What to call the new association? The great co-operator, George Jacob Holyoake had warned that “a long name is a social calamity. ‘The British Association for the Advancement of Science’ has eight words in it. Many of its best members have left it, worn out by the exertion in writing the name.” It took a few years for a name to evolve, the Co-operative Union. As with NCVO, the name would alter over the years to follow.
The association of voluntary action started life in 1919 as the National Council of Social Service. It had support from a number of national charitable bodies, but the practical catalyst was a bequest from Edward Birchall, active in voluntary service before the Great War and killed in the course of it.
For the co-operatives, restricted to consumer retail co-ops, despite the breadth of original ambition, the business model was straightforward. The members were successful local trading entities and they paid a subscription which covered the costs of the central body. From the same members also came the revenue for the two other linked and powerful federal bodies established to serve the sector, the Co-operative Retail Society and Co-operative Wholesale Society.
For voluntary action, the business model for a central body was no less of a challenge than for each of its members to find funds.
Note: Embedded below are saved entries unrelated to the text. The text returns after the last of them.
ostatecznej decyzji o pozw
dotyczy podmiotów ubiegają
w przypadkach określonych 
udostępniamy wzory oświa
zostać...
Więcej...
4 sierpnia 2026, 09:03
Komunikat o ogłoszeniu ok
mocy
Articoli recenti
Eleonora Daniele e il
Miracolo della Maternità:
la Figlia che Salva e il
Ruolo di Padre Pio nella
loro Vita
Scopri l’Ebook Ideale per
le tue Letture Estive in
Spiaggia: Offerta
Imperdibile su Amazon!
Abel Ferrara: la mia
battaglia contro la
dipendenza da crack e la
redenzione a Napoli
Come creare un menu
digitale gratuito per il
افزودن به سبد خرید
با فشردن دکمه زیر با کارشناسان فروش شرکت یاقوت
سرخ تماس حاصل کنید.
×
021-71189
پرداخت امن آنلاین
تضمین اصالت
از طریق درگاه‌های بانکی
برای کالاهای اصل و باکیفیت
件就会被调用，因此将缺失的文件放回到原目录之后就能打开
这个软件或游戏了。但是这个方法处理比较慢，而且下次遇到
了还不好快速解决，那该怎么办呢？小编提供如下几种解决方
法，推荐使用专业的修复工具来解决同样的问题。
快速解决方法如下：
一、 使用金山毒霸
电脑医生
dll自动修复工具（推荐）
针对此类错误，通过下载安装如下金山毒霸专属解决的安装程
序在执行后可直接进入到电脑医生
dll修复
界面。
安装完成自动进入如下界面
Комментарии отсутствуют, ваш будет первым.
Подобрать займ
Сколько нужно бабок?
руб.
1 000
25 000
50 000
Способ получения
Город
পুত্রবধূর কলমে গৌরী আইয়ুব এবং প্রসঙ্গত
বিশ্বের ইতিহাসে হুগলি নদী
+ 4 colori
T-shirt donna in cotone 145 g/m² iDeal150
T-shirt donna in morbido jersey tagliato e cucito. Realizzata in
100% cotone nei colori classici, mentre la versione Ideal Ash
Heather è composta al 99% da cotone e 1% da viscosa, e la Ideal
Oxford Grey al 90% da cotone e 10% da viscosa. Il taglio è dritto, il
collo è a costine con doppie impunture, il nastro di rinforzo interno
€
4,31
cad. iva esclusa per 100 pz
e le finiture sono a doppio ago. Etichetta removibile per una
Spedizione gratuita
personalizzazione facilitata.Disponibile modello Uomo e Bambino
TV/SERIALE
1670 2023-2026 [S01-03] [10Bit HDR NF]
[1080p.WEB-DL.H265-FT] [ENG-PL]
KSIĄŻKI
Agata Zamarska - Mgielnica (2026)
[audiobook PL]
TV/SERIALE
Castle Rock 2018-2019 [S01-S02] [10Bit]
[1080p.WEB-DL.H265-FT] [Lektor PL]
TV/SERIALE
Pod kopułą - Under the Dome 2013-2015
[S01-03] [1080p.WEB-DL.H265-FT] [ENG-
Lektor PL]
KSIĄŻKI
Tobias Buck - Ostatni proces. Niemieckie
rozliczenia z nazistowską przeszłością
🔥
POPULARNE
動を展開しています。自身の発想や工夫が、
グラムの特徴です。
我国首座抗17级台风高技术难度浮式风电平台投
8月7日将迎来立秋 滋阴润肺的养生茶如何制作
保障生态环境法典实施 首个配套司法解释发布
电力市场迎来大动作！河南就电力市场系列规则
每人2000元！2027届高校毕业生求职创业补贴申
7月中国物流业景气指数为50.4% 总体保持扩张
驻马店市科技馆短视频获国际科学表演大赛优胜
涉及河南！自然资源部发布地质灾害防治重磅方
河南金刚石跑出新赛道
As with its members, there were constant appeals and in time the challenge led NCVO towards some enterprising solutions, including revenue support from the work of the Charities Aid Foundation – as well as finance from time to time from the state, typically for running national programmes of action on the ills of the day.
The relationship with the state has been a complex one for the voluntary sector, with a moving boundary over time between voluntary and statutory action. From the start, the question of independence has been a cause for debate. There have been strident critiques of where NCVO has engaged with government programmes, such as around unemployment in the 1930s. But then at other times, the organisation is loud and proud in standing up against state policy, such as the lobbying over recent years around efforts to gag charities from lobbying and campaigning.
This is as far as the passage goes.